Yesterday I assembled a new ZFS array. It’s a 7x 1TB SATA RAID-Z1 array. Having to replace a failed drive within the first hour of the array’s life, I decided adding a hot spare would be a good idea. After installing it in the server (hotplugging) I checked with dmesg that it was detected as drive /dev/sdi. After adding the drive with zpool add tank spare sdi and running zpool status tank, everything looked right as rain.

After rebooting the machine, I once again checked the output of zpool status tank and was told that the entire array was unavailable! One drive, /dev/sdb was unavailable, and the other 7 had “corrupt metadata”. I was shocked by what I was seeing but I was pretty sure of the cause. To test my hunch I shutdown the system, removed the spare from the machine, started it back up, and removed the spare from the pool by running zpool remove tank /dev/sdi. (You can’t use the shorthand zpool remove tank sdi here. Because /dev/sdi doesn’t actually exist, you have to be explicit in the drive to remove.) After removing the spare, everything worked as before and no data errors were generated.

The problem arose from the fact that the drive was being detected by the kernel before the others. This caused the new drive to be sdb, what used to be drive sdb to become sdc, and so on down the line. Since every drive was the wrong letter, all the metadata on each drive was technically incorrect. The question becomes, how do we fix this and avoid it in the future?

The answer is quite simple. Anyone familiar with Linux, UNIX, BSD or any other form of *NIX would know that there is a folder of symlinks in /dev/disk/ which are named using properties of the disks themselves. Of note is /dev/disk/by-id/ which uses the drive’s model and serial number. The trick to to specify those in the command when creating the array and adding spares. That doesn’t help my situation though. I already have an array that uses the standard /dev/sdX nomenclature. This is where the wonder of ZFS comes in.

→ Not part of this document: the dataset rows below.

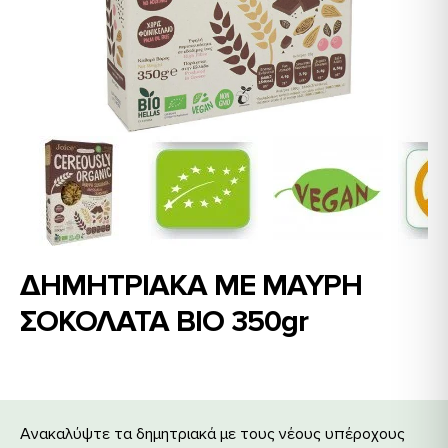
ΔΗΜΗΤΡΙΑΚΑ ΜΕ ΜΑΥΡΗ
ΣΟΚΟΛΑΤΑ ΒΙΟ 350gr
Ανακαλύψτε τα δημητριακά με τους νέους υπέροχους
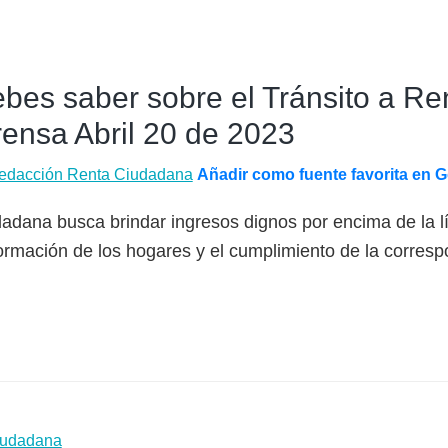
ebes saber sobre el Tránsito a R
ensa Abril 20 de 2023
edacción Renta Ciudadana
Añadir como fuente favorita en 
dadana busca brindar ingresos dignos por encima de la 
rmación de los hogares y el cumplimiento de la corresp
Ciudadana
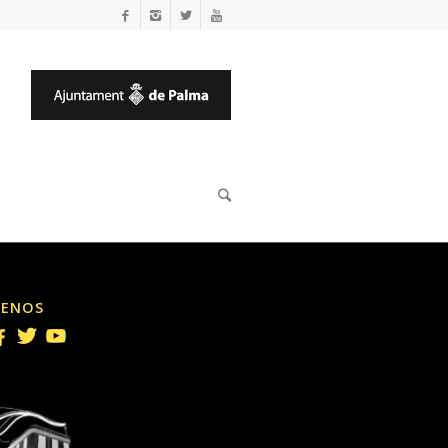
UENOS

ZFS has the ability to export and import storage pools so that they can be moved from server to server. One thing to note is that the drive names are not expected to remain the same during such a move. Aha! We just need to export the pool using zpool export tank and then reimport the pool using zpool import tank -d /dev/disk/by-id/. The -d flag is used to tell ZFS to look for drives in the specified directory instead of /dev/. This will rebuild the array using the new drive identifiers, which can be seen by running zpool status tank. Now no matter what order the drives are loaded in, those links never change. Try it yourself: unplug and rearrange all your SATA cables and nothing will break. Now to get back to installing my hot spare, I just ran zpool add tank spare /dev/disk/by-id/some-long-name-i-dont-remember. After that I just added the hdparm -S 150 /dev/disk/by-id/some-long-name-i-dont-remember rule to /etc/rc.local to spin down the disk and that was it.